Start of Record extracts

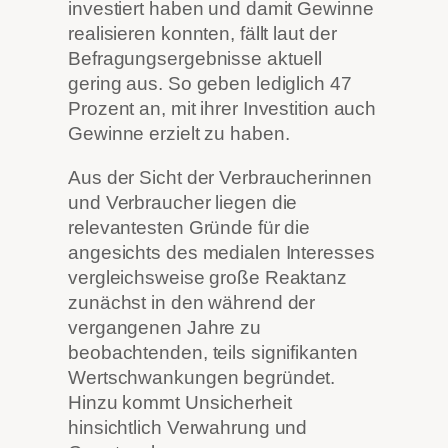
investiert haben und damit Gewinne
realisieren konnten, fällt laut der
Befragungsergebnisse aktuell
gering aus. So geben lediglich 47
Prozent an, mit ihrer Investition auch
Gewinne erzielt zu haben.
Aus der Sicht der Verbraucherinnen
und Verbraucher liegen die
relevantesten Gründe für die
angesichts des medialen Interesses
vergleichsweise große Reaktanz
zunächst in den während der
vergangenen Jahre zu
beobachtenden, teils signifikanten
Wertschwankungen begründet.
Hinzu kommt Unsicherheit
hinsichtlich Verwahrung und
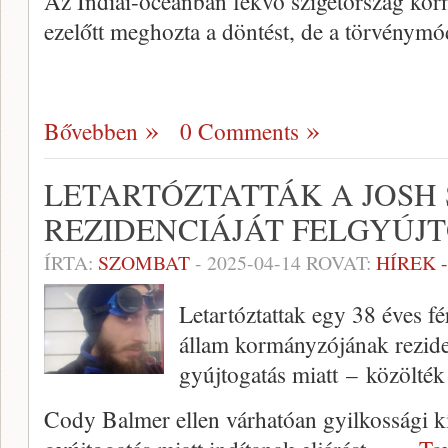
Az Indiai-óceánban fekvő szigetország ko
ezelőtt meghozta a döntést, de a törvénymó
Bővebben
0 Comments
LETARTÓZTATTÁK A JOSH
REZIDENCIÁJÁT FELGYÚJT
ÍRTA:
SZOMBAT
-
2025-04-14
ROVAT:
HÍREK 
Letartóztattak egy 38 éves fé
állam kormányzójának reziden
gyújtogatás miatt – közölték
Cody Balmer ellen várhatóan gyilkossági kí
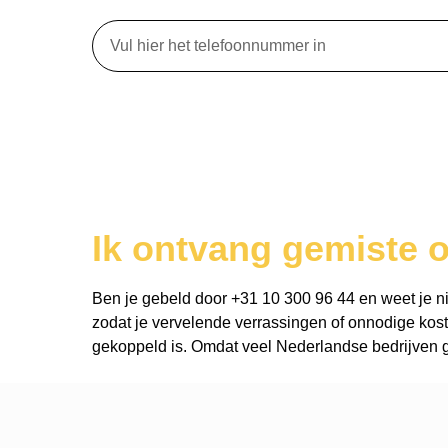
Ik ontvang gemiste 
Ben je gebeld door +31 10 300 96 44 en weet je niet
zodat je vervelende verrassingen of onnodige kost
gekoppeld is. Omdat veel Nederlandse bedrijven ge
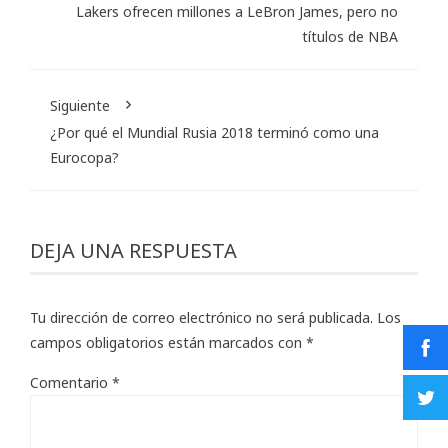
Lakers ofrecen millones a LeBron James, pero no
títulos de NBA
Siguiente
¿Por qué el Mundial Rusia 2018 terminó como una
Eurocopa?
DEJA UNA RESPUESTA
Tu dirección de correo electrónico no será publicada.
Los
campos obligatorios están marcados con
*
Comentario
*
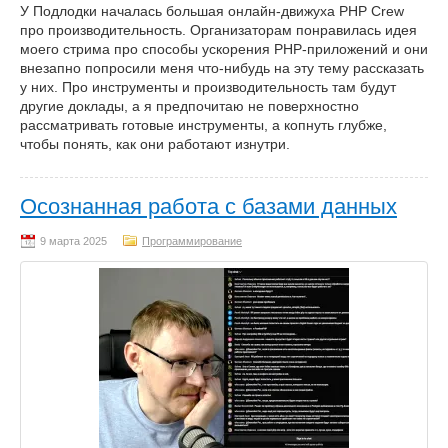
У Подлодки началась большая онлайн-движуха PHP Crew
про производительность. Организаторам понравилась идея
моего стрима про способы ускорения PHP-приложений и они
внезапно попросили меня что-нибудь на эту тему рассказать
у них. Про инструменты и производительность там будут
другие доклады, а я предпочитаю не поверхностно
рассматривать готовые инструменты, а копнуть глубже,
чтобы понять, как они работают изнутри.
Осознанная работа с базами данных
Программирование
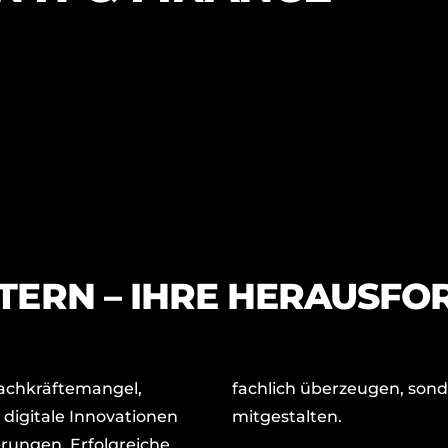
TERN – IHRE HERAUSFO
 Fachkräftemangel,
fachlich überzeugen, son
 digitale Innovationen
mitgestalten.
rungen. Erfolgreiche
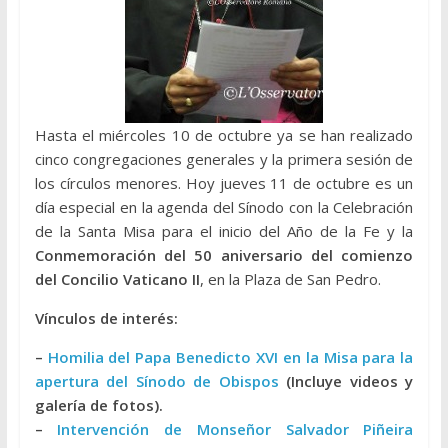
Hasta el miércoles 10 de octubre ya se han realizado
cinco congregaciones generales y la primera sesión de
los círculos menores. Hoy jueves 11 de octubre es un
día especial en la agenda del Sínodo con la Celebración
de la Santa Misa para el inicio del Año de la Fe y la
Conmemoración del 50 aniversario del comienzo
del Concilio Vaticano II
, en la Plaza de San Pedro.
Vínculos de interés:
–
Homilia del Papa Benedicto XVI en la Misa para la
apertura del Sínodo de Obispos
(Incluye videos y
galería de fotos).
–
Intervención de Monseñor Salvador Piñeira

End of Record extracts

### Directions for this task
Please output, exactly as written, the lines above from the one holding "títulos de NBA" through the one holding "другие доклады, а", both included, with the pictures omitted.

### Expected answer
títulos de NBA
Siguiente
¿Por qué el Mundial Rusia 2018 terminó como una
Eurocopa?
DEJA UNA RESPUESTA
Tu dirección de correo electrónico no será publicada.
Los
campos obligatorios están marcados con
*
Comentario
*
У Подлодки началась большая онлайн-движуха PHP Crew
про производительность. Организаторам понравилась идея
моего стрима про способы ускорения PHP-приложений и они
внезапно попросили меня что-нибудь на эту тему рассказать
у них. Про инструменты и производительность там будут
другие доклады, а я предпочитаю не поверхностно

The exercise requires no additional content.